Advertising in context is a part of the marketing plan, just a part. It may be above-the-line, but like the iceberg it’s only one-ninth of the whole, Advertising is essentially about seeking and confirming consumer preference. Main man, author of the old advertising testament 'Understanding Media', Marshall McLuhan observed that in the electronic age response to stimulus was virtually instantaneous.

And yet advertising itself hasn’t changed for decades. The suits got silkier, and the presentation got slicker, but the poppycock remains about 50% poppy (depending on your drug of choice) and 50% cock (as in ‘and bull’) . Do we expect the business itself to change? Of course not. The same rule prevails as in Government. No-one who has climbed the slippery pole (lubricated with snake oil) is going to change the system which promoted them.

Imagine a new improved 'advertising', called Favourising (favorizing in the U.S.). The idea being that rather than telling people what's good for them, we actually actively express the benefits of a product or service and allow them to make an informed decision. Within advertising and marketing, for all the talk about authenticity and keeping it real, what you get is ‘stuff that is made up’.

The latest industry success story is “experiential”. To quote Raymond Snoddy, ‘the name may be tricky to pronounce and the area of operations difficult to define but it [experiential] is now one of the hottest territories in marketing’. So, we have something unpronounceable, and ill-defined, and yet people still buy into it? But it must be fresh and original right? The glossy brochure suggests not, misquoting a 20 century-old Chinese wisdom: I hear, I forget. I see, I remember. I do, I understand.

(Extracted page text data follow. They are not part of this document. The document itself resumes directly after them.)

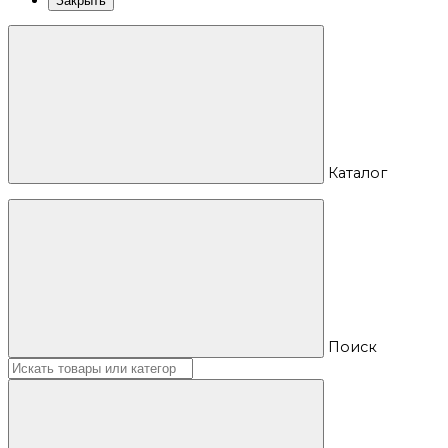
Закрыть
Каталог
Поиск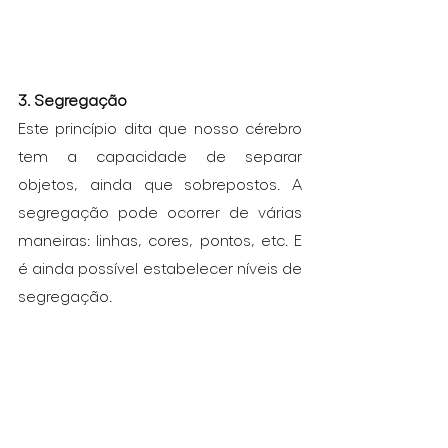
3. Segregação
Este princípio dita que nosso cérebro 
tem a capacidade de separar 
objetos, ainda que sobrepostos. A 
segregação pode ocorrer de várias 
maneiras: linhas, cores, pontos, etc. E 
é ainda possível estabelecer níveis de 
segregação.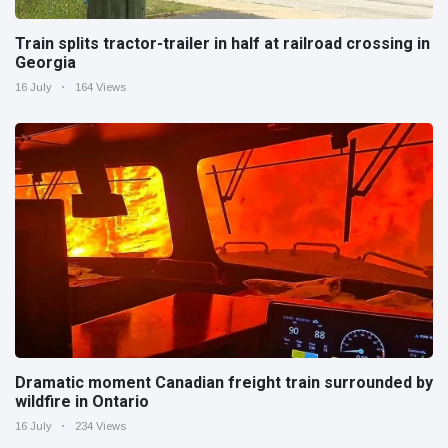
Train splits tractor-trailer in half at railroad crossing in
Georgia
16 July
164 Views
Dramatic moment Canadian freight train surrounded by
wildfire in Ontario
16 July
234 Views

The Experiential CEO also spouts the old ‘chestnut’ about the consumer getting more and more ‘sophisticated’. Truth is, confuseder and confuseder is what they’re becoming, and it's actually unbecoming. Choice is stress. And the more information we ‘receive’ the more difficult it becomes to make a decision. This stress and difficulty creates greater anxiety and that's the lifeblood of advertising.

We've been programmed to respond to the latest in a long line of shiny distractions. The items we're sold are less and less rewarding and satisfying, and the buying cycle is on a fast spin speed, in ever decreasing circles. Products are proportionally more resource hungry, and yet the end result is products with a shorter useful life, and they lose their desirability even faster.

There are no razors today which costs half a week's wages, but then shaving is a drag in this stressed-out opt-in time-poor age. So we offer cheaper and faster… and no-one sees these as short-cuts. Why?

Because we've been programmed by advertisers to adopt this lowering of the quality of life as 'convenience'. Is it any wonder that our lives are going down the toilet? How long before a 'family company' makes people flushable because they're not convenient and they're definitely unhygienic.